• Task to carry out:
Copy out all lines in the data below containing the string "Produse".

• Data provided:
:::::

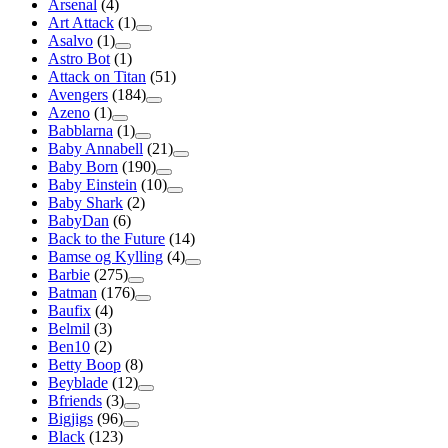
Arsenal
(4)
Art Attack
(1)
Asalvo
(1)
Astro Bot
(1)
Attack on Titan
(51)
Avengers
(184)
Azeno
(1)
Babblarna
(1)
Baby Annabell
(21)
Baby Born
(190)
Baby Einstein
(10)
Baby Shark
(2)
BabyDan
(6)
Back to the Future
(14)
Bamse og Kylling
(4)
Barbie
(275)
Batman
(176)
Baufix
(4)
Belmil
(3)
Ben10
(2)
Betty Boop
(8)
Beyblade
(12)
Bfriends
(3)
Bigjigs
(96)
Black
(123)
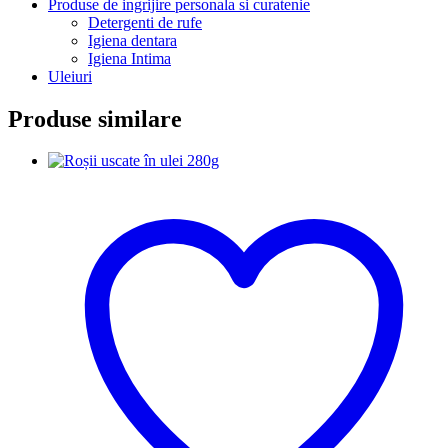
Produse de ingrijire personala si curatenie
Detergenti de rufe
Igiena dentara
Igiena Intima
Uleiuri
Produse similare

:::::

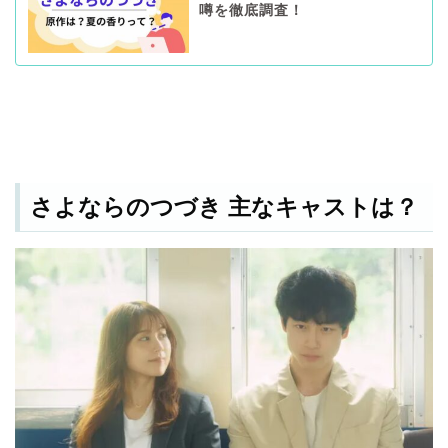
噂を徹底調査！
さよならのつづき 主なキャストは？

:::::

• Task solution:
Produse de ingrijire personala si curatenie
Produse similare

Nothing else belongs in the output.